Qiao Enqi, Ye Jiayi, Huang Kaiming
Breast Surgical Department, Shaoxing Maternity & Child Health Hospital, 305 Dongjie Steet, Yuecheng District, Shaoxing, Zhejiang 312006, China.
Department of Urological Surgery, Suichang County People's Hospital, 143 North Street, Miaogao Street, Suichang County, Lishui City, Zhejiang 323300, China.
Hum Mol Genet. 2024 Dec 4. doi: 10.1093/hmg/ddae170.
Endoplasmic Reticulum Stress (ER stress) was an important event in the development of breast cancer. We aimed to predict prognosis based on ER stress related key genes.
Data of the RNA-seq and clinical information of breast cancer cases were downloaded from the TCGA database. A total of 4 genes related with ER stress was identified by the univariate Cox regression and Least Absolute Shrinkage and Selection Operator (LASSO)-penalized Cox proportional hazards regression analysis. The predictive ability of the ER stress model was evaluated by utilizing Kaplan-Meier curves and time-dependent receiver operating characteristic (ROC) curves. Moreover, we verified 4 genes expression and its relationship with clinical breast cancer cases in real-world.

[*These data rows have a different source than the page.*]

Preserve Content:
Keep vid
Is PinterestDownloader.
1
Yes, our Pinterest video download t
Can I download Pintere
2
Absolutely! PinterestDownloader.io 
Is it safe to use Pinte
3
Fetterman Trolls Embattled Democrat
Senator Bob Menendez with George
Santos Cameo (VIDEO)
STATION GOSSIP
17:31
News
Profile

4 genes including RNF186, BCAP31, SERPINA1, TAPBP were identified as a prognostic risk score model. Based on that, we found patients of breast cancer had a better survival with low-risk score. And also, ER stress model showed a good diagnostic efficacy with AUC curve. The risk score was significantly associated with patients' age, T stage and clinical stage. A nomogram was constructed to estimate individual survival. Further GO and KEGG analysis showed our model was related with immune infiltration. Patients of breast cancer with high-risk scores were usually accompanied with poor immune infiltration. It was predicted that high risk group was more sensitive to Vinorelbine, Docetaxel and Cisplatin. At last, we verified the expression of four signature genes using qRT-PCR and immunohistochemistry.
Our ER stress model performed a valuable prediction on breast cancer patients.

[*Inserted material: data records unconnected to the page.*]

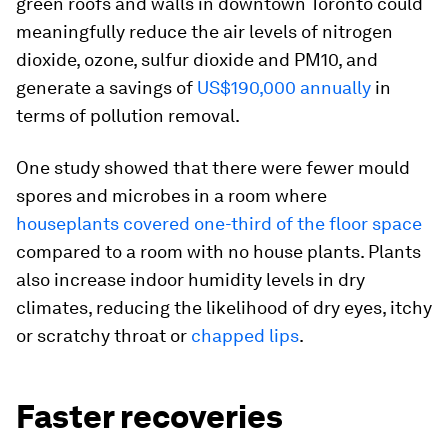
green roofs and walls in downtown Toronto could
meaningfully reduce the air levels of nitrogen
dioxide, ozone, sulfur dioxide and PM10, and
generate a savings of
US$190,000 annually
in
terms of pollution removal.
One study showed that there were fewer mould
spores and microbes in a room where
houseplants covered one-third of the floor space
compared to a room with no house plants. Plants
also increase indoor humidity levels in dry
climates, reducing the likelihood of dry eyes, itchy
or scratchy throat or
chapped lips
.
Faster recoveries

内质网应激(ER应激)是乳腺癌发展过程中的一个重要事件。我们旨在基于内质网应激相关关键基因预测预后。
从TCGA数据库下载乳腺癌病例的RNA测序数据和临床信息。通过单变量Cox回归和最小绝对收缩与选择算子(LASSO)惩罚的Cox比例风险回归分析,共鉴定出4个与内质网应激相关的基因。利用Kaplan-Meier曲线和时间依赖性受试者工作特征(ROC)曲线评估内质网应激模型的预测能力。此外,我们在现实世界中验证了这4个基因的表达及其与临床乳腺癌病例的关系。
包括RNF186、BCAP31、SERPINA1、TAPBP在内的4个基因被确定为一个预后风险评分模型。基于此,我们发现低风险评分的乳腺癌患者生存情况更好。而且,内质网应激模型的AUC曲线显示出良好的诊断效能。风险评分与患者年龄、T分期和临床分期显著相关。构建了列线图以估计个体生存情况。进一步的基因本体(GO)和京都基因与基因组百科全书(KEGG)分析表明我们的模型与免疫浸润有关。高风险评分的乳腺癌患者通常伴有较差的免疫浸润。预测高风险组对长春瑞滨、多西他赛和顺铂更敏感。最后,我们使用qRT-PCR和免疫组织化学验证了4个特征基因的表达。
我们的内质网应激模型对乳腺癌患者具有有价值的预测作用。